The conclusion, when all has been heard, is: fear God and keep His commandments because this applies to every person.--Ecclesiastes 12:13


Friday, June 11, 2010

Government acknowledges afterlife

I received a wonderful offer in the mail informing me the government had approved a stimulus package where people 62 and older could receive money today and pay it back "after they are gone."

Although a bit distracted by the label "senior," and the warning that this might be my last "bite at the apple" to get money out of my house, I was impressed by the acknowledgment that I would still be doing things "after I was gone." And I admit, the enclosed sample check for $108,590 and the opportunity to "enjoy my golden years with financial independence were enticing.

Play now, pay later. Yes, the letter went on to say, my stimulus would have to be repaid, but not to worry. After I croaked, the already 100-year-old house would be sold, taxes, fees, and interest paid, and remainder (?) passed on to my heirs.

Not being savvy on the wisdom of reverse mortgages, I was surprised  to see I agreed with several points in this solicitation:

Yes, there is an afterlife, and I expect to still be doing things "after I am gone."
And yes, there are consequences for what we do now, and a day payment is due.
And yes, others are affected by our choices.
But no, I do not want to leave my children the wreckage from a life lived carelessly.

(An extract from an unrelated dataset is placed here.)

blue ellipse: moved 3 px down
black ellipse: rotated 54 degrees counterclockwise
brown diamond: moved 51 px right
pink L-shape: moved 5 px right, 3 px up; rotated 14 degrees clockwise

Hoping not to stretch the analogy too far, I propose that Jesus has given me a kind of reverse mortgage on my life. He has paid my debt in full by canceling out the certificate of debt consisting of decrees against me. (Col. 2:14) No longer do I have to live under the burden of never being able to repay my debt. 

And no longer do I have to leave my children the ashes of a life lived carelessly. By God's grace, I can leave a legacy of works of faith, labors of love, and steadfastness in our Lord Jesus Christ. (1Thess.1:3)

Wednesday, June 9, 2010

Done with lying

I used to lie a lot. I try not to do that anymore. For one, although I had little trouble opening my mouth and letting a lie fall out, I had a great deal of trouble maintaining it. My mother reminds me of the time I scribbled all over the wall with a crayon but adamantly denied doing so.

When she changed her accusatory tactic and asked, "Marcia, what did you do with the crayon you marked the wall with?" I promptly told her I had put it back in the box.

The other reason I don't lie now is that the Lord doesn't think too highly of it. He's all about truth. Since I want to please Him, I am on the lookout for lies.

Before you dismiss this as a simple fact that anyone who has taken Christianity 101 knows, let me ask, "Are you influenced by lies? Are any of your actions based on premises that really aren't true? Do you really believe what God says about Himself and about you, or do you simply know it?"

I am sadly surprised to see how much of my thinking is still tainted by ungodly ideas I've collected along my journey. But, I am encouraged because He who began a good work in me promises to complete it. Meanwhile, I'll do my part by not living lies.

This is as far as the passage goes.